● **Exercise details**:
Below are records; the lines starting at the one with "зоры, интервью с экспертами и технические" and ending at the one with "Kohlenmonoxid kann z.B." must be reproduced exactly, both included. Pictures must not appear.

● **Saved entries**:
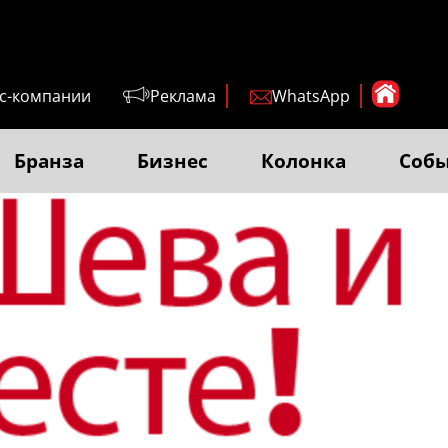
с-компании
Реклама
WhatsApp
Бранза
Бизнес
Колонка
Соб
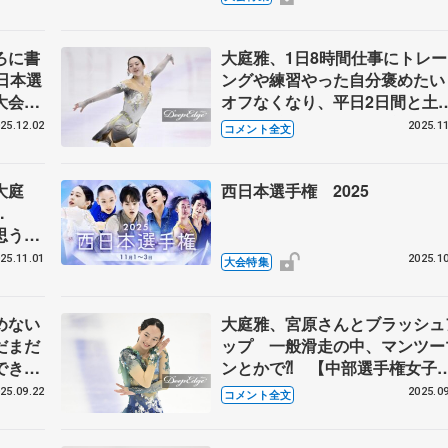
ギュア
ろに書
大庭雅、1日8時間仕事にトレー
日本選
ングや練習やった自分褒めた
大会で
オフなくなり、平日2日間と土
は氷に乗って全日本選手権出場
25.12.02
2025.11
コメント全文
へ 【西日本選手権女子フリー
大庭
西日本選手権 2025
..
思うけ
【西日
25.11.01
2025.10
大会特集
めない
大庭雅、宮原さんとブラッシュ
だまだ
ップ 一般滑走の中、マンツー
できる
ンとかで⁈ 【中部選手権女子
子フリ
SP】
25.09.22
2025.09
コメント全文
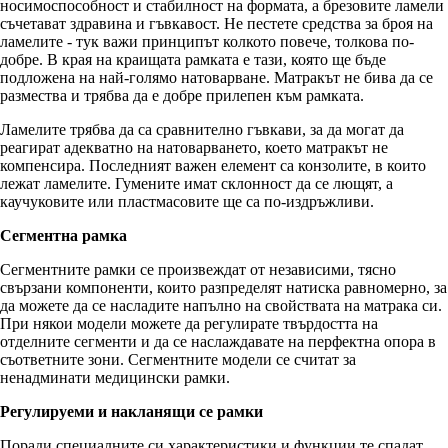
носимоспособност и стабилност на формата, а брезовите ламели
съчетават здравина и гъвкавост. Не пестете средства за броя на
ламелите - тук важи принципът колкото повече, толкова по-
добре. В края на краищата рамката е тази, която ще бъде
подложена на най-голямо натоварване. Матракът не бива да се
размества и трябва да е добре прилепен към рамката.
Ламелите трябва да са сравнително гъвкави, за да могат да
реагират адекватно на натоварването, което матракът не
компенсира. Последният важен елемент са конзолите, в които
лежат ламелите. Гумените имат склонност да се лющят, а
каучуковите или пластмасовите ще са по-издръжливи.
Сегментна рамка
Сегментните рамки се произвеждат от независими, тясно
свързани компоненти, които разпределят натиска равномерно, за
да можете да се насладите напълно на свойствата на матрака си.
При някои модели можете да регулирате твърдостта на
отделните сегменти и да се наслаждавате на перфектна опора в
съответните зони. Сегментните модели се считат за
ненадминати медицински рамки.
Регулируеми и накланящи се рамки
Поради специалните си характеристики и функции те спадат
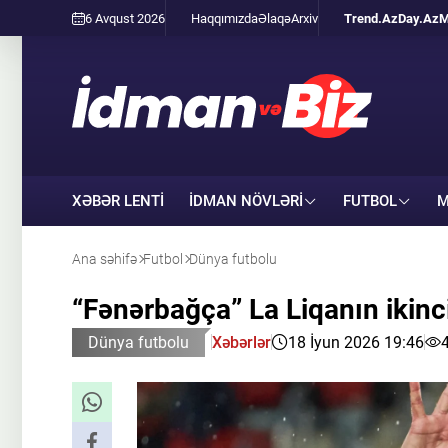
6 Avqust 2026
Haqqımızda
Əlaqə
Arxiv
Trend.Az
Day.Az
M
XƏBƏR LENTİ
İDMAN NÖVLƏRI
FUTBOL
M
Ana səhifə
Futbol
Dünya futbolu
“Fənərbağça” La Liqanın ikinc
Dünya futbolu
Xəbərlər
18 İyun 2026 19:46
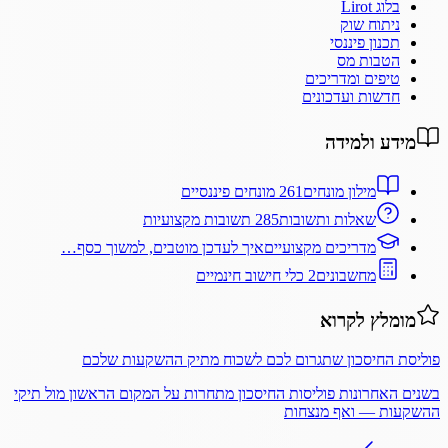
בלוג Lirot
ניתוח שוק
תכנון פיננסי
הטבות מס
טיפים ומדריכים
חדשות ועדכונים
מידע ולמידה
מילון מונחים
261 מונחים פיננסיים
שאלות ותשובות
285 תשובות מקצועיות
מדריכים מקצועיים
איך לעדכן מוטבים, למשוך כסף…
מחשבונים
2 כלי חישוב חינמיים
מומלץ לקרוא
פוליסת החיסכון שתגרום לכם לשכוח מתיק ההשקעות שלכם
בשנים האחרונות פוליסות החיסכון מתחרות על המקום הראשון מול תיקי
ההשקעות — ואף מנצחות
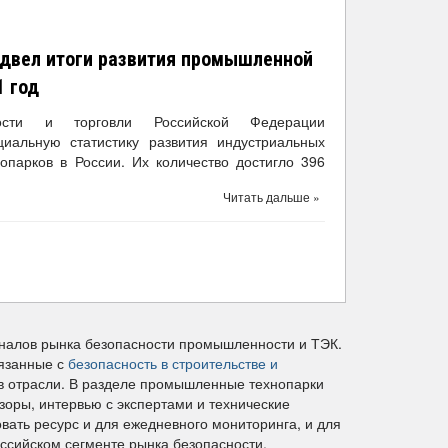
двел итоги развития промышленной
1 год
ности и торговли Российской Федерации
иальную статистику развития индустриальных
парков в России. Их количество достигло 396
Читать дальше »
налов рынка безопасности промышленности и ТЭК.
вязанные с
безопасность в строительстве и
 в отрасли. В разделе промышленные технопарки
зоры, интервью с экспертами и технические
вать ресурс и для ежедневного мониторинга, и для
ссийском сегменте рынка безопасности.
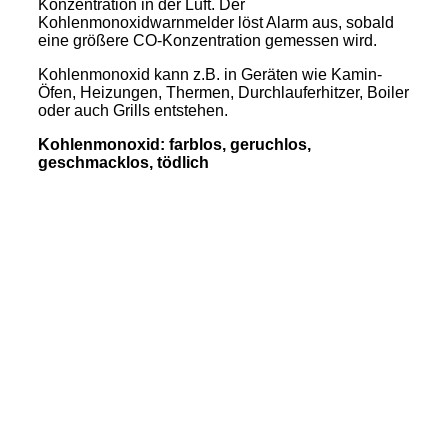
Konzentration in der Luft. Der
Kohlenmonoxidwarnmelder löst Alarm aus, sobald
eine größere CO-Konzentration gemessen wird.
Kohlenmonoxid kann z.B. in Geräten wie Kamin-
Öfen, Heizungen, Thermen, Durchlauferhitzer, Boiler
oder auch Grills entstehen.
Kohlenmonoxid: farblos, geruchlos,
geschmacklos, tödlich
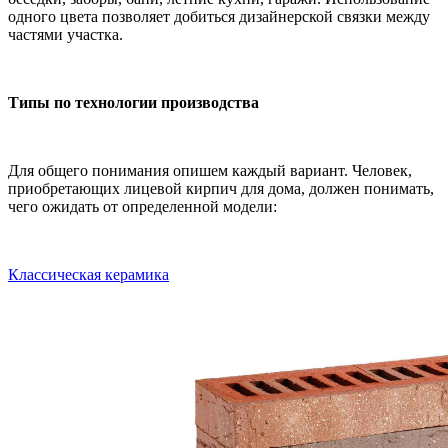
одного цвета позволяет добиться дизайнерской связки между
частями участка.
Типы по технологии производства
Для общего понимания опишем каждый вариант. Человек,
приобретающих лицевой кирпич для дома, должен понимать,
чего ожидать от определенной модели:
Классическая керамика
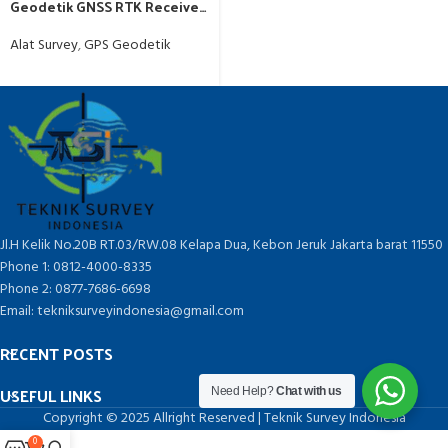
Geodetik GNSS RTK Receiver
– Garansi Resmi
Alat Survey
,
GPS Geodetik
Jl.H Kelik No.20B RT.03/RW.08 Kelapa Dua, Kebon Jeruk Jakarta barat 11550
Phone 1: 0812-4000-8335
Phone 2: 0877-7686-6698
Email: tekniksurveyindonesia@gmail.com
RECENT POSTS
USEFUL LINKS
Need Help?
Chat with us
Copyright © 2025 Allright Reserved | Teknik Survey Indonesia
0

● **Result of the task**:
зоры, интервью с экспертами и технические
вать ресурс и для ежедневного мониторинга, и для
ссийском сегменте рынка безопасности.
Konzentration in der Luft. Der
Kohlenmonoxidwarnmelder löst Alarm aus, sobald
eine größere CO-Konzentration gemessen wird.
Kohlenmonoxid kann z.B. in Geräten wie Kamin-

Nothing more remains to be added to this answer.